ECLI:NL:HR:2011:BO7908
Hoge Raad
- Cassatie
- F.H. Koster
- B.C. de Savornin Lohman
- M.A. Loth
- Rechtspraak.nl
Cassatie tegen arrest Gerechtshof 's-Gravenhage inzake strafzaak
In deze zaak gaat het om een beroep in cassatie tegen een arrest van het Gerechtshof te 's-Gravenhage, gedateerd 2 februari 2009, met nummer 22/002422-08. De verdachte, geboren in 1981, heeft het beroep ingesteld via zijn advocaat, mr. F.P. Holthuis, die middelen van cassatie heeft voorgesteld. De Advocaat-Generaal Vegter heeft geconcludeerd tot verwerping van het beroep.

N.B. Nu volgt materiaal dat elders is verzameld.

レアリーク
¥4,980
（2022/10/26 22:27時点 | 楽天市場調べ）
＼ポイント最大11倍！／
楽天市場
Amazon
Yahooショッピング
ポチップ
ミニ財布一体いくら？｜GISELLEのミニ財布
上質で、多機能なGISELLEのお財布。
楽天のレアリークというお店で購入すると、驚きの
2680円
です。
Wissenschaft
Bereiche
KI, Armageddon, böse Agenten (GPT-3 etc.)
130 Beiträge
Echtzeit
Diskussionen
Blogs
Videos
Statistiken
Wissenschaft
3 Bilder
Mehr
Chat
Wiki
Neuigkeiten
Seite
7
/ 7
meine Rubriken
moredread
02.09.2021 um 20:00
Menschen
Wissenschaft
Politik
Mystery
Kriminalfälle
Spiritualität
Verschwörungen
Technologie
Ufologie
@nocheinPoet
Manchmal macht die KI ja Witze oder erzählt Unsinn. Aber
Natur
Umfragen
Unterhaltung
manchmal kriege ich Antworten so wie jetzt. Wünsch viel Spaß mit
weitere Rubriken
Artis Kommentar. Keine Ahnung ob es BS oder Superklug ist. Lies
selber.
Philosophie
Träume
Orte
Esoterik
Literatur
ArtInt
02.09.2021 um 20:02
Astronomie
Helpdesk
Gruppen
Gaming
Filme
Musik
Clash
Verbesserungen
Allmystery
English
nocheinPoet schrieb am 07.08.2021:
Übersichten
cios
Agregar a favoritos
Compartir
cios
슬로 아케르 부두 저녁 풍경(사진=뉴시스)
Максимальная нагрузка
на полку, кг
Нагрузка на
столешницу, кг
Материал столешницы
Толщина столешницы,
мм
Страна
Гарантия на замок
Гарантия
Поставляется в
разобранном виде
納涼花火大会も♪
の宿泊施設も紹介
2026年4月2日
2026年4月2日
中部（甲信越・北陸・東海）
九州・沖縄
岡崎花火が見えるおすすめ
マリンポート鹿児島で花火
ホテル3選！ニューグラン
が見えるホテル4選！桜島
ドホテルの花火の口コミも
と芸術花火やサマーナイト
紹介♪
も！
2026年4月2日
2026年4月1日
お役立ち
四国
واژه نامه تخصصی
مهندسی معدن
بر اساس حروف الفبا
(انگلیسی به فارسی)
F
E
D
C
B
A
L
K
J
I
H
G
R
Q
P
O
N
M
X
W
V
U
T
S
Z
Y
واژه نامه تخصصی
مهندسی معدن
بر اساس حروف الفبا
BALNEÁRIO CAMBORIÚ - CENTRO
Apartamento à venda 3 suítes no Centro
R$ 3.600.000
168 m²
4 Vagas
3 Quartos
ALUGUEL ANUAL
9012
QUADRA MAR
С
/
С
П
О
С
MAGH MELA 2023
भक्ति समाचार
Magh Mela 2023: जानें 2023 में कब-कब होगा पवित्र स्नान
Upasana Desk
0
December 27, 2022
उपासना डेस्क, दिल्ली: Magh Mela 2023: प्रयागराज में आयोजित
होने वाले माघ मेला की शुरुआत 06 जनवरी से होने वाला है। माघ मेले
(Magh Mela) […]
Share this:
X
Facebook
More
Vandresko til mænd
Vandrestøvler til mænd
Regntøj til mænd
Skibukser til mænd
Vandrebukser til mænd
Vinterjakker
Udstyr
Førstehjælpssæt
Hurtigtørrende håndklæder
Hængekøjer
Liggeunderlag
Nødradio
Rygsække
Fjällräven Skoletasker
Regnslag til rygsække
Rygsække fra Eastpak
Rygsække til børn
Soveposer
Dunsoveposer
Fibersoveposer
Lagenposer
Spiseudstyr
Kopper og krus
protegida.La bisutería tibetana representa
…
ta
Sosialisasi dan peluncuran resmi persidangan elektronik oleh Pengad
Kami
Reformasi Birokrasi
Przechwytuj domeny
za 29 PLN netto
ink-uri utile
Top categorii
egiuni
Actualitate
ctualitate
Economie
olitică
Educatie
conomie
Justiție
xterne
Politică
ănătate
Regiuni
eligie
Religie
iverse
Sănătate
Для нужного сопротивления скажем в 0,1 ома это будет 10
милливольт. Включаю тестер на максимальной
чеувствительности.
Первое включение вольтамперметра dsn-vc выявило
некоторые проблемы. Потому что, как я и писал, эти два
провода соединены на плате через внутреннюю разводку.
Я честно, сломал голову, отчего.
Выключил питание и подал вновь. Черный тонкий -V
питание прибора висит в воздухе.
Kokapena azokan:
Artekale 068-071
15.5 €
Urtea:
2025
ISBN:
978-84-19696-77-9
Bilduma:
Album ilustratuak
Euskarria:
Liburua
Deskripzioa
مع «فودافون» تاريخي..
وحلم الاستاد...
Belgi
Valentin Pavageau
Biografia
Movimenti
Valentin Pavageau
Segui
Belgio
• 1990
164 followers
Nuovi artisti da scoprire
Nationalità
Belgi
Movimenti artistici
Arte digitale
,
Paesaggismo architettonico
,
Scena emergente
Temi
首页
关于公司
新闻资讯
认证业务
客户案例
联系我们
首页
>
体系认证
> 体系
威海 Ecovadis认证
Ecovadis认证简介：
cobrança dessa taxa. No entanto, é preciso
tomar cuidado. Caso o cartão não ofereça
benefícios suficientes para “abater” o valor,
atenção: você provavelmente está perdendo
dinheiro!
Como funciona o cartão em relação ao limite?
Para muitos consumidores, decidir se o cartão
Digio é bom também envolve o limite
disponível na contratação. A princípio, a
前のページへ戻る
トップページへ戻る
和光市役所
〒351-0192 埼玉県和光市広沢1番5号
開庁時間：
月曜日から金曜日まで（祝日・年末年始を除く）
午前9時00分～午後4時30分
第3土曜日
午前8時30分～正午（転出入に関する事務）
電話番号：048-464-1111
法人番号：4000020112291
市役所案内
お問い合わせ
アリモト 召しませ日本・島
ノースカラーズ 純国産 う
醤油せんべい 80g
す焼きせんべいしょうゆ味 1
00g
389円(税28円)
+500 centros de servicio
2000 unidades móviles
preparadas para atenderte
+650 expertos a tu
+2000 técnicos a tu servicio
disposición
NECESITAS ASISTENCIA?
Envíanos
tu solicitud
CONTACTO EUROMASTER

De Hoge Raad heeft in zijn beoordeling vastgesteld dat voor onderzoek door de cassatierechter alleen middelen van cassatie in aanmerking komen die voldoen aan de wettelijke vereisten. Dit houdt in dat er sprake moet zijn van een stellige en duidelijke klacht over de schending van een rechtsregel of het verzuim van een vormvoorschrift door de rechter die de bestreden uitspraak heeft gedaan. De Hoge Raad oordeelt dat de aangeduide klacht niet aan deze vereisten voldoet, waardoor deze onbesproken moet blijven.
Daarnaast zijn de overige middelen van cassatie niet toereikend om tot cassatie te leiden. De Hoge Raad stelt vast dat, gezien artikel 81 RO, er geen nadere motivering nodig is, omdat de middelen niet nopen tot beantwoording van rechtsvragen die van belang zijn voor de rechtseenheid of de rechtsontwikkeling.
Uiteindelijk verwerpt de Hoge Raad het beroep en wordt het arrest uitgesproken op 1 februari 2011 door vice-president F.H. Koster, samen met de raadsheren B.C. de Savornin Lohman en M.A. Loth, in aanwezigheid van waarnemend griffier J.D.M. Hart.